Lúcio Ribeiro
Agência Folha
‘‘A Bruxa de Blair’’ decretou o fim do cinema como o conhecíamos. Documentário que todo mundo foi ver sabendo que não era um documentário. Apavorante filme de terror em que não há sustos, monstros, fantasmas. Nem mesmo a bruxa prometida. ‘‘Blair’’ promoveu, em detrimento do milionário cinema dos efeitos especiais, o resgate da fórmula de terror de ‘‘O Iluminado’’, de Hitchcock, de ‘‘O Exorcista’’, que explorava o medo do desconhecido, do que não se vê ou do que se acha que vê. Produção das mais adoradas e, na mesma medida, das mais odiadas. Bruxaria foi como esse filmeco independente transformou rapidamente míseros US$ 35 mil de custo de produção em quase US$ 150 milhões em bilheterias só nos EUA, com dois diretores e uma trinca de atores totalmente desconhecidos. Talvez o maior e mais eficaz boca a boca da história, se tornou fenômeno de marketing sem inicialmente gastar um tostão em... marketing. Em poucas semanas, o filme foi de uma sala em Nova York para 27 salas nos EUA todo, depois, para 800 salas e, por fim, para 2.538 salas, expulsando dos cinemas os blockbusters de verão, tipo ‘‘As
Loucas Aventuras de James West’’, ‘‘Star Wars’’ e ‘‘Noiva em Fuga’’. Foi o mais bem resolvido uso de hiperrealidade: atores usaram seus nomes verdadeiros na trama e foram jogados em uma floresta sem saber ao certo quais cenas iriam filmar. À noite, eram visitados pelos diretores, que interferiam no cenário sem avisar os protagonistas. As imagens vistas no filme saíram exclusivamente das câmeras usadas pelos atores no ‘‘documentário’’ que foram fazer na floresta. Quando o filme foi lançado, no Sundance, em janeiro de 99, os atores não compareceram às entrevistas de divulgação, sob a desculpa de terem ‘‘desaparecido’’ na floresta durante as filmagens.
Filme digital barato e caseiro, é o mais frutífero exemplo da união entre cinema e Internet. Antes mesmos dos créditos iniciais, na tela, a história ‘‘verdadeira’’ de ‘‘Blair’’ já havia começado na rede de computadores, na qual circulavam cenas do filme. Antes de uma ‘‘segunda estréia’’, no começo de agosto, quando o fenômeno foi assimilado pela indústria, o site do filme já contabilizava mais de 21 milhões de consultas.
- ‘‘Matrix’’ foi até onde os filmes de ficção científica podem mesmo chegar. A produção marcou ainda a ressurreição da carreira de Keanu Reeves, um hacker de computador que é chamado para salvar o mundo das mãos de um supercomputador. Tal qual um ‘‘Blade Runner’’ às portas do novo século, discute o sentido da vida na linguagem cyberpunk, botando no mesmo disquete o supra-sumo da cultura pop e um atual resgate do apelo religioso nesta época materialista.

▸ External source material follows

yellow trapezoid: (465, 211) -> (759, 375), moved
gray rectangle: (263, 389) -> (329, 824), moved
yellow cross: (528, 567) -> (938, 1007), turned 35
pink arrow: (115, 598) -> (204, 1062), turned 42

- ‘‘Central do Brasil’’ deu sentido cinematográfico à frase futebolística ‘‘a pátria de chuteiras’’, quando o filme fez o país criar uma corrente para a frente para que o mais bem sucedido exemplar do cinema nacional ganhasse o Oscar de melhor filme estrangeiro. Perdemos para a Itália. ‘‘A Vida É Bela’’, do ‘‘técnico’’ Roberto Benigni, bateu o Brasil de Walter Salles.
- ‘‘De Olhos Bem Fechados’’ serviu de testamento cinematográfico para Stanley Kubrick, genioso/genial diretor, morto em março último, pouco depois de finalizar a obra. Um dos mais aguardados, o controverso filme, que levou 15 meses para ser feito, trouxe na trama Tom Cruise, Nicole Kidman, sexo, traição, paixão, vida e morte, sonho e realidade, tudo servido à moda Kubrick, o que é certeza de receita das mais saborosas.

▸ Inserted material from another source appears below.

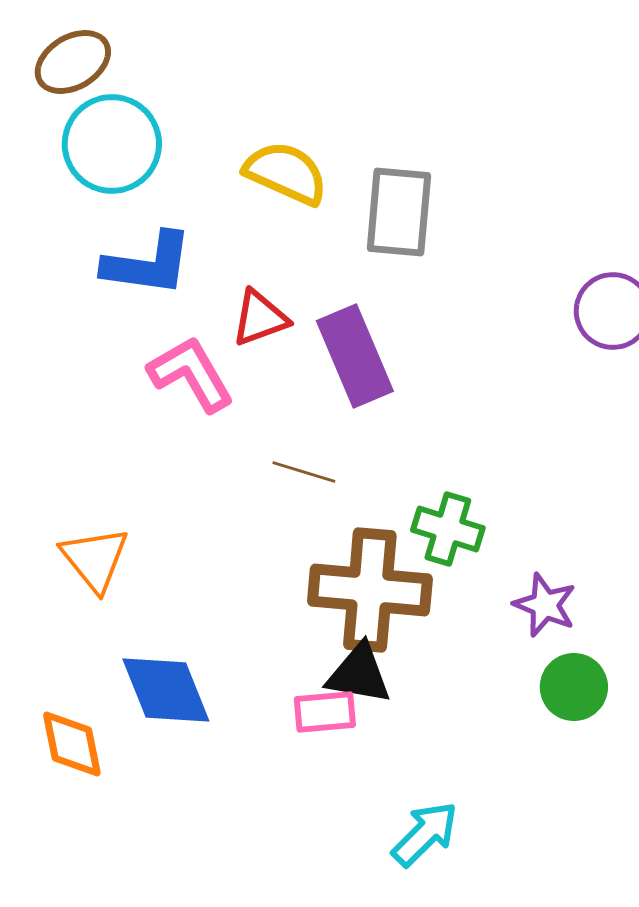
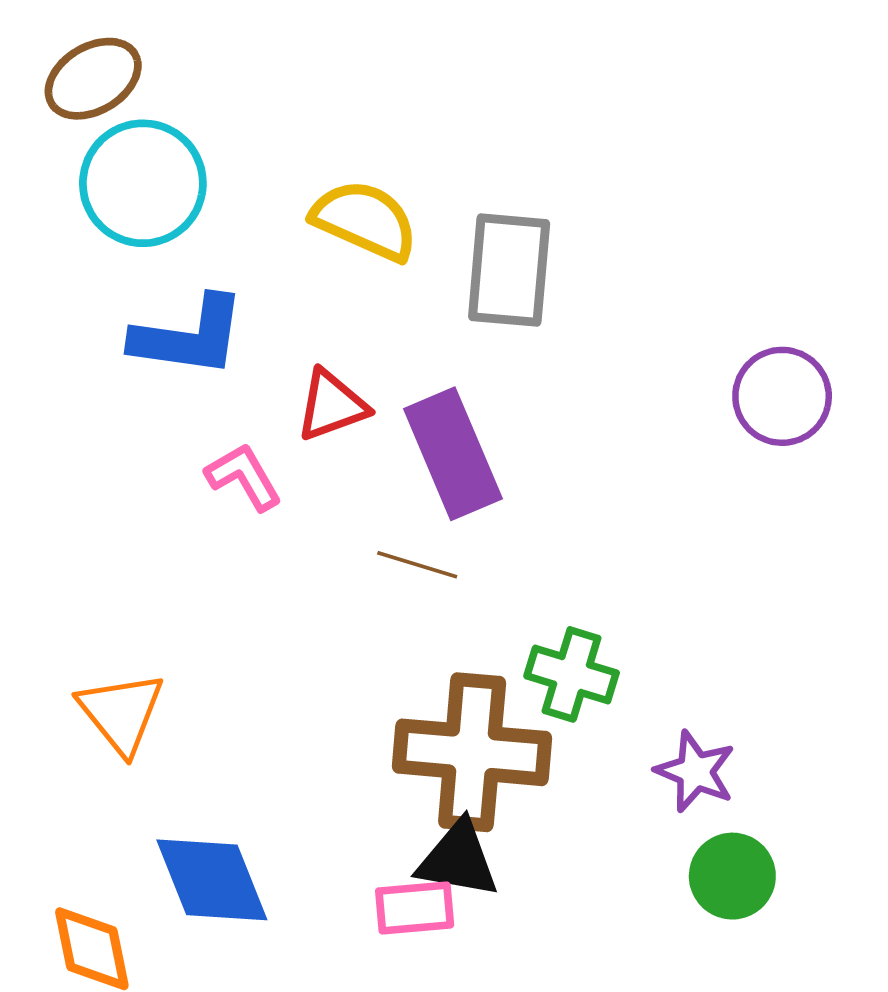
pink L-shape: (191, 374) -> (244, 477), size x0.7
brown line: (304, 472) -> (417, 565), moved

- ‘‘Star Wars’’ em sua prequela número um, chamada de ‘‘A Ameaça Fantasma’’, foi sucesso de bilheteria, sim, mas deixou um gosto de frustração até para a legião mundial de fãs que o filme formou depois que George Lucas mudou a história do cinema com os três primeiros episódios da série. O tempo não perdoou a prequela.
- ‘‘Sexto Sentido’’ foi outro belo exemplo do resgate do ‘‘thriller’’ psicológico e outro significativo exemplo de filme indie que vira campeão de bilheterias. A produção revelou Haley Joel Osment, que faz o menininho infeliz por receber visitas de pessoas mortas. Com um dos finais mais comentados dos últimos anos, o filme serviu para levantar a carreira de Bruce Willis, que andava meio morto para o cinema.

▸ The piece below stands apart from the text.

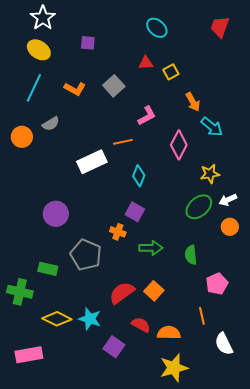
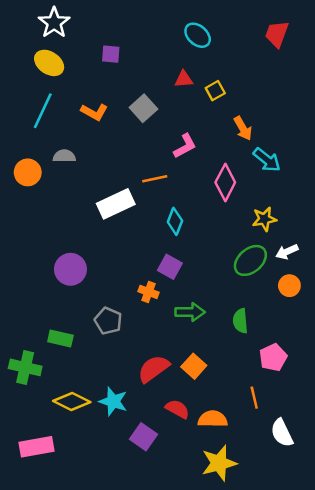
gray semicircle: (51, 124) -> (64, 156), turned -150
gray pentagon: (86, 255) -> (108, 321), size x0.7

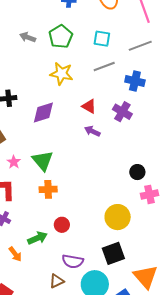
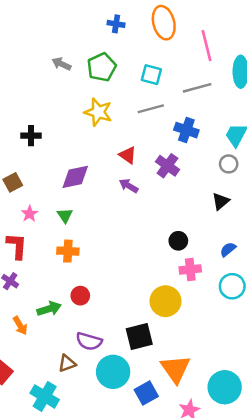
purple diamond: (43, 113) -> (75, 177), moved
green triangle: (43, 161) -> (65, 215), size x0.6
yellow circle: (118, 217) -> (165, 301), moved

- ‘‘Clube da Luta’’ provocou as mais diversas reações em todos que o viram, menos a da indiferença. No filme, Edward Norton e Brad Pitt fazem apologia à violência como escape da rotina. Distribuem murros um no outro em nome da diversão, do desabafo, para dar mais sentido a suas vidas frustradas e sem graça. No Brasil, o perturbador ‘‘Clube da Luta’’ ficou ainda mais polêmico depois que uma sessão do filme foi sede do conhecido massacre do cinema, quando um estudante de medicina fuzilou a platéia em um shopping paulistano.
- ‘‘Vamos Nessa’’ e ‘‘Corra Lola Corra’’ foram disparadas as duas melhores produções teens, de visual moderno, estruturas narrativas fora do padrão e que aproximaram o cinema da música eletrônica. ‘‘Vamos Nessa’’ bebe em Quentin Tarantino e tem sua graça, entre muitas coisas, na fragmentação de tempo e espaço na condução do roteiro. ‘‘Corra Lola Corra’’ é jóia rara do novo cinema alemão e brinca com o destino ao mostrar três versões da mesma história, que, com pequenas modificações, produzem finais completamente
díspares.
- ‘‘Stigmata’’, ‘‘Fim dos Dias’’, ‘‘Dogma’’ e ‘‘The Omega Code’’ estabeleceram a versão cinema para o crescente filão já batizado de ‘‘entretenimento cristão’’. A proximidade do ano 2000 fez com que Hollywood explorasse o declínio das religiões tradicionais e botasse nas telas desde o fenômeno das chagas de Cristo até o mais completo final dos tempos, patrocinado pela vinda do Diabo a Nova York. ‘‘Fim dos Dias’’ e ‘‘Stigmata’’ estão em cartaz. ‘‘Dogma’’ estréia dia 14 e ‘‘The Omega Code’’, sem previsão.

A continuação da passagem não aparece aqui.